Hipertensi sendiri terbagi dalam dua kelompok penyebab, yaitu hipertensi primer (esensial) sebanyak 90-95% kasus merupakan hipertensi yang tidak diketahui penyebabnya, dan hipertensi sekunder (5-10%), yaitu tekanan darah tinggi disebabkan oleh penyebab yang mendasarinya antara lain berhubungan dengan tanda-tanda gangguan pembuluh darah ginjal, gangguan kelenjar gondok (tiroid), dan penyakit kelenjar adrenal (sebuah kelenjar di atas ginjal yang bertugas menghasilkan hormon), serta konsumsi obat- obatan tertentu.

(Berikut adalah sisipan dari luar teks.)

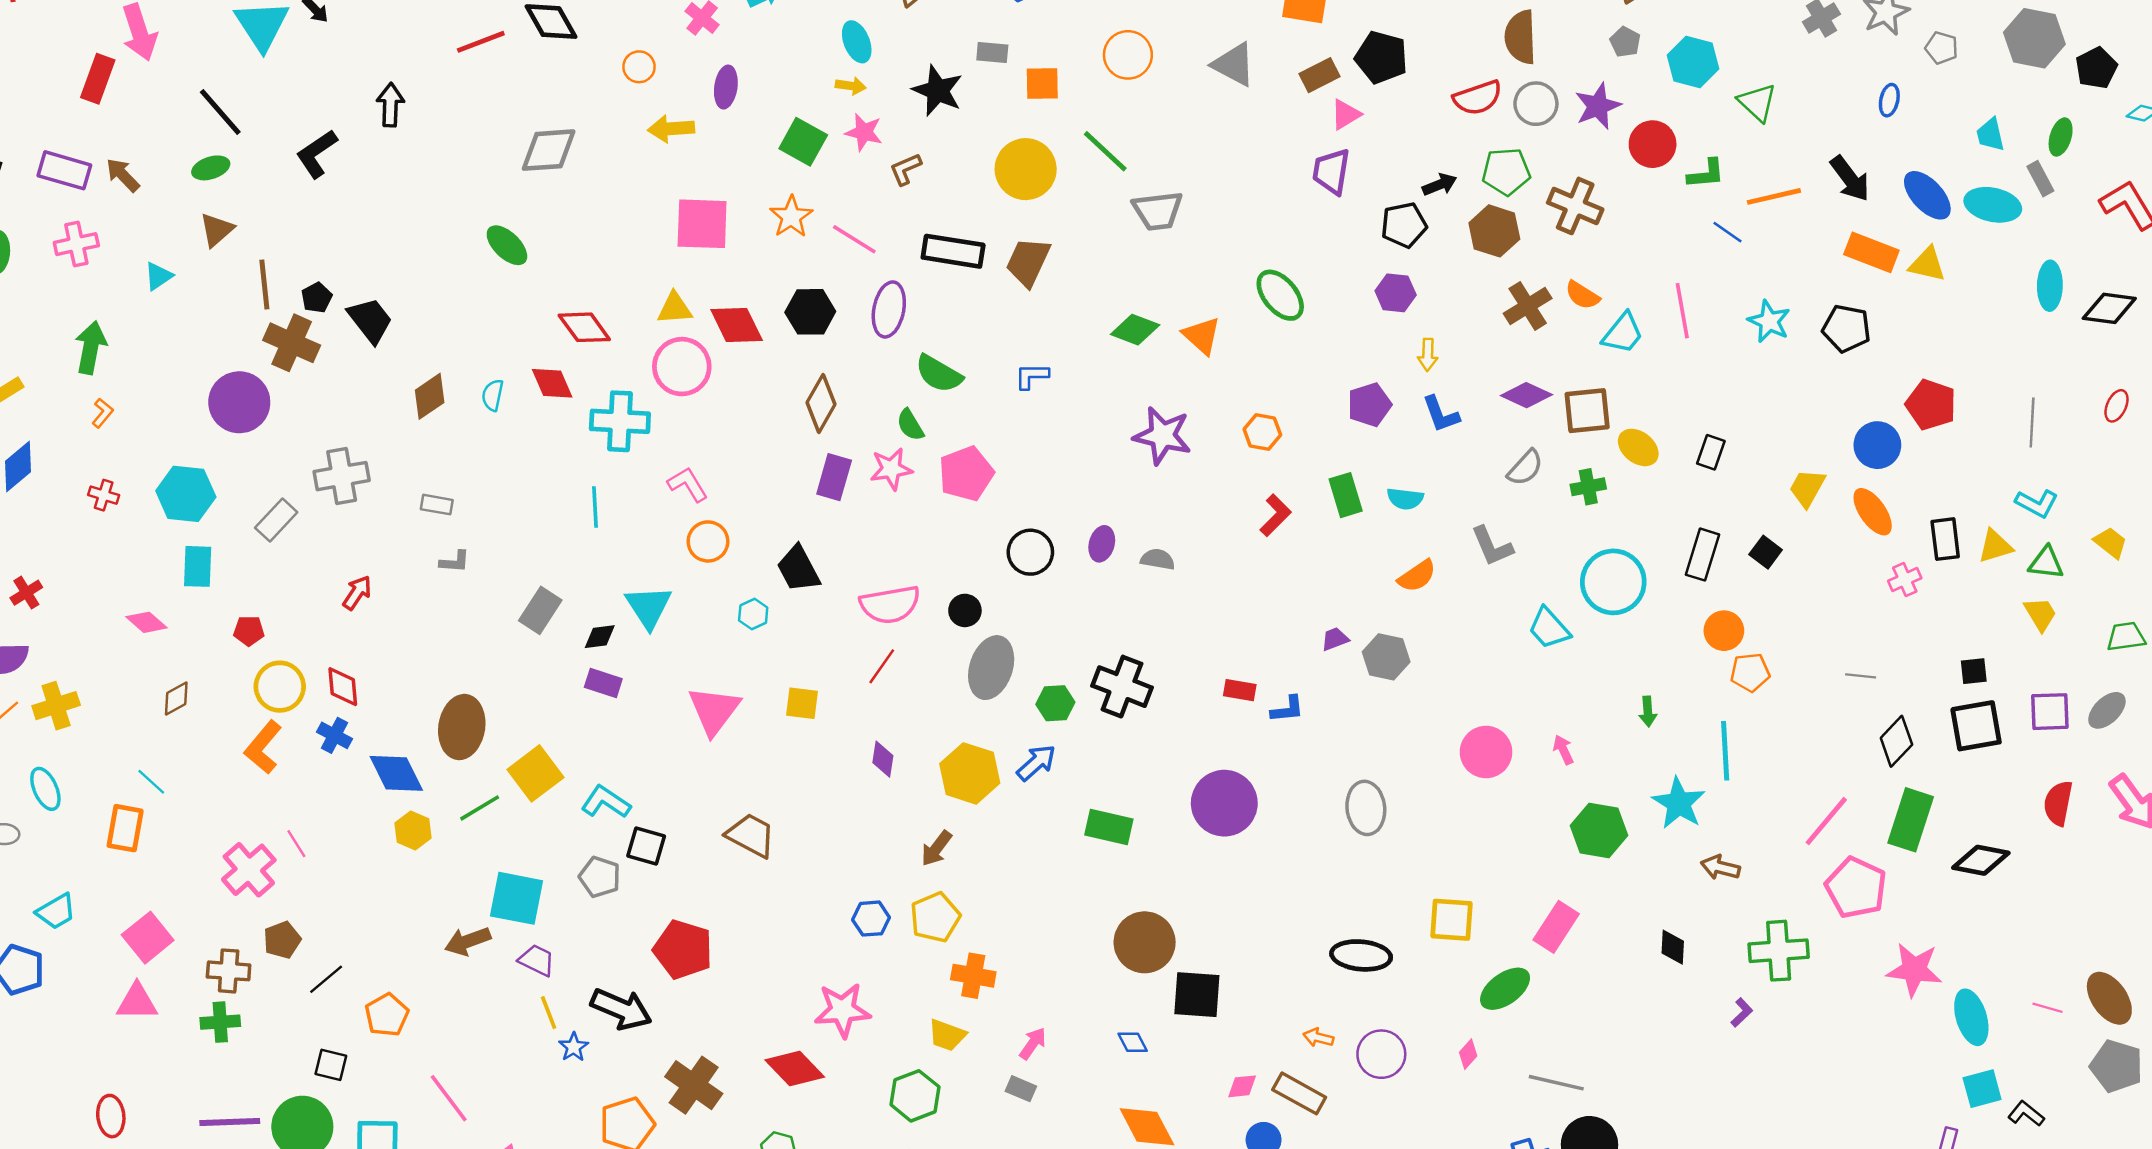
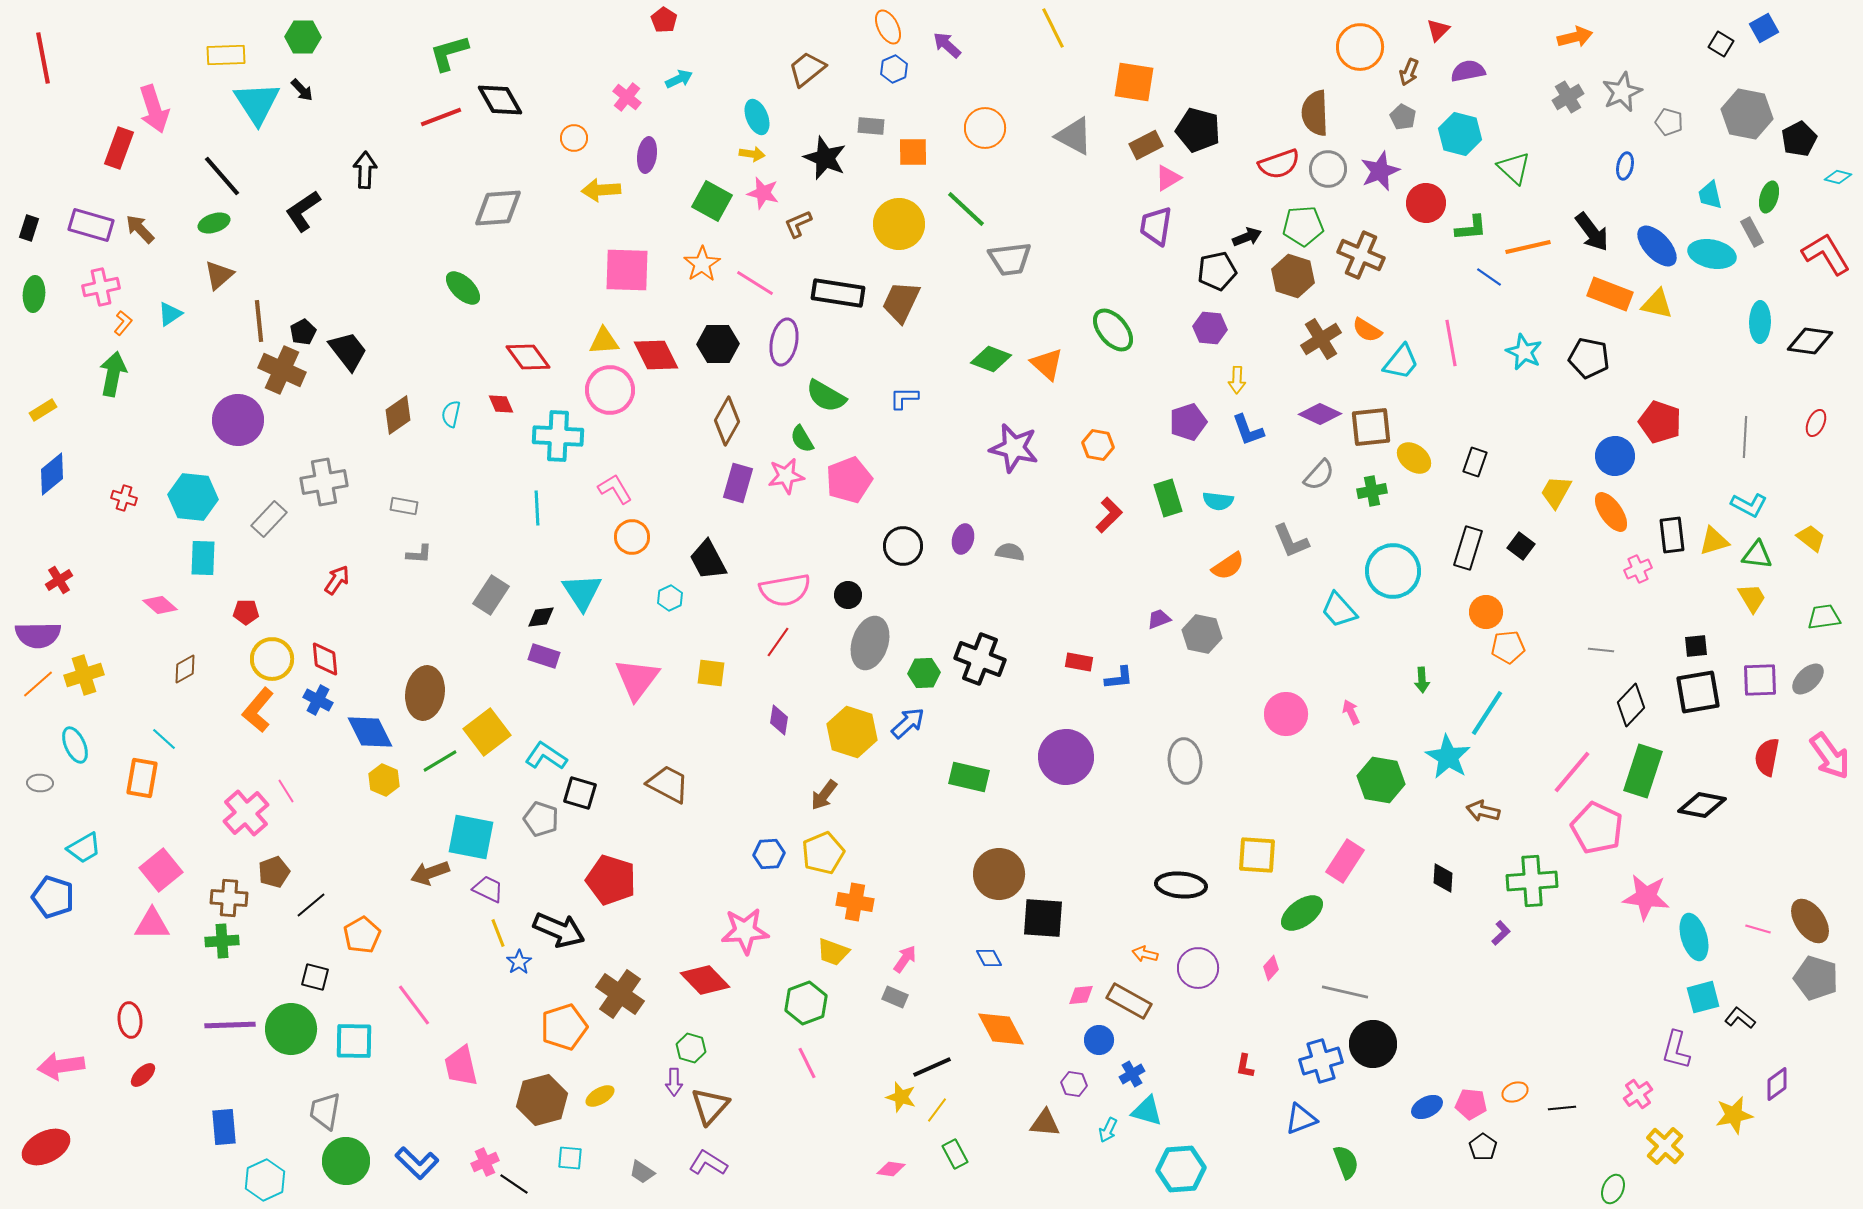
red diamond: (552, 383) -> (501, 404), size x0.7
orange L-shape: (102, 413) -> (123, 323), moved
cyan line: (1725, 751) -> (1487, 713), turned 36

Tekanan darah tinggi pada hipertensi primer dapat dipengaruhi oleh berbagai faktor risiko seperti, usia lanjut, obesitas, adanya riwayat hipertensi pada keluarga, konsumsi makanan asin atau tinggi garam (natrium), konsumsi makanan kemasan atau makanan cepat saji, kurangnya konsumsi buah dan sayur, pola hidup sedenter yaitu terlalu banyak duduk dan kurang berolah raga, konsumsi alkohol, serta kebiasaan merokok.

Sebagian besar kondisi tekanan darah tinggi, terutama pada kelompok hipertensi primer tidak memiliki gejala yang spesifik. Gejala klinis baru dirasakan bila kondisi hipertensi telah memberat atau yang telah berkomplikasi. Gejala yang dapat muncul antara lain sakit kepala atau pusing, rasa mudah lelah saat aktivitas, nyeri dada, gelisah, penglihatan buram, mimisan, bahkan penurunan kesadaran.”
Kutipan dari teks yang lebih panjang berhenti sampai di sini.